Apple Computer, which seemed to be leading a charmed life in recent months, found itself with egg on its face in October when the company announced it was reconfiguring its Power Mac G4 product line with lower-speed versions of the chips. Instead of offering systems with 400MHz, 450MHz, and 500MHz processors, as Apple had originally planned, the company will sell the systems with 350MHz, 400MHz, and 450MHz G4 processors at the same respective price points of $1,599, $2,499, and $3,499.
Apple blamed the bad news on Motorola’s inability to deliver sufficient quantities of 500MHz G4 processors, and said it was signing on IBM as an alternative supplier of the chips (see ”
Motorola and IBM Reveal PowerPC Plans
” in this section). A chastened Motorola issued a mea culpa.

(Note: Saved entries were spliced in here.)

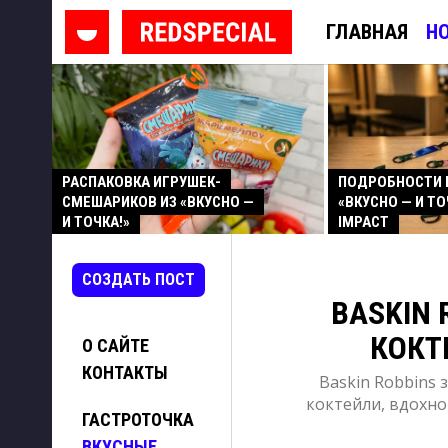
ГЛАВНАЯ
Н
РАСПАКОВКА ИГРУШЕК-
ПОДРОБНОСТИ 
СМЕШАРИКОВ ИЗ «ВКУСНО —
«ВКУСНО — И ТО
И ТОЧКА!»
IMPACT
СОЗДАТЬ ПОСТ
BASKIN
КОКТ
О САЙТЕ
КОНТАКТЫ
Baskin Robbins 
коктейли, вдохн
ГАСТРОТОЧКА
ВКУСНЫЕ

The new configurations are as follows:
The 350MHz system, selling for $1,599, includes 64MB of RAM, a 10GB Ultra ATA hard drive, and a 24
CD-ROM drive. Based on the same architecture as the blue-and-white G3 systems, this configuration was supposed to include a 400MHz G4 chip.
The 400MHz system, priced at $2,499, includes 128MB of RAM, a 20GB Ultra ATA hard drive, a DVD-ROM drive, and an Iomega Zip drive. This configuration uses a new architecture that includes a faster memory bus, support for up to 1.5GB of RAM, an internal FireWire connection, a high-speed AGP port for the display adapter, and connections for Apple’s AirPort wireless-networking cards. Apple previously announced that it would offer this configuration with a 450MHz G4 chip.
The 450MHz system, selling for $3,499, includes 256MB of RAM, a 27GB Ultra ATA hard drive, and a DVD-RAM drive. Like the 400MHz system, it uses Apple’s new system architecture. Apple had planned to offer this configuration with a 500MHz G4.
Systems featuring the new 500MHz G4 processor won’t appear until early 2000, Apple says.
As Apple announced the downgrade, it also sent notices to inform customers who had preordered systems that it would cancel their orders. The following day, October 14, the same customers received an apologetic follow-up notice saying that their orders would be fulfilled. However, Apple PR reps confused the matter by making contradictory statements about which, if any, orders would be honored.
Finally, on October 18, Apple issued a definitive statement: if you ordered a 400MHz or 450MHz Power Mac G4 before October 13, Apple will deliver the system at the original quoted price. If you ordered a 500MHz Power Mac G4, the company will provide a 450MHz system at the latter’s original price.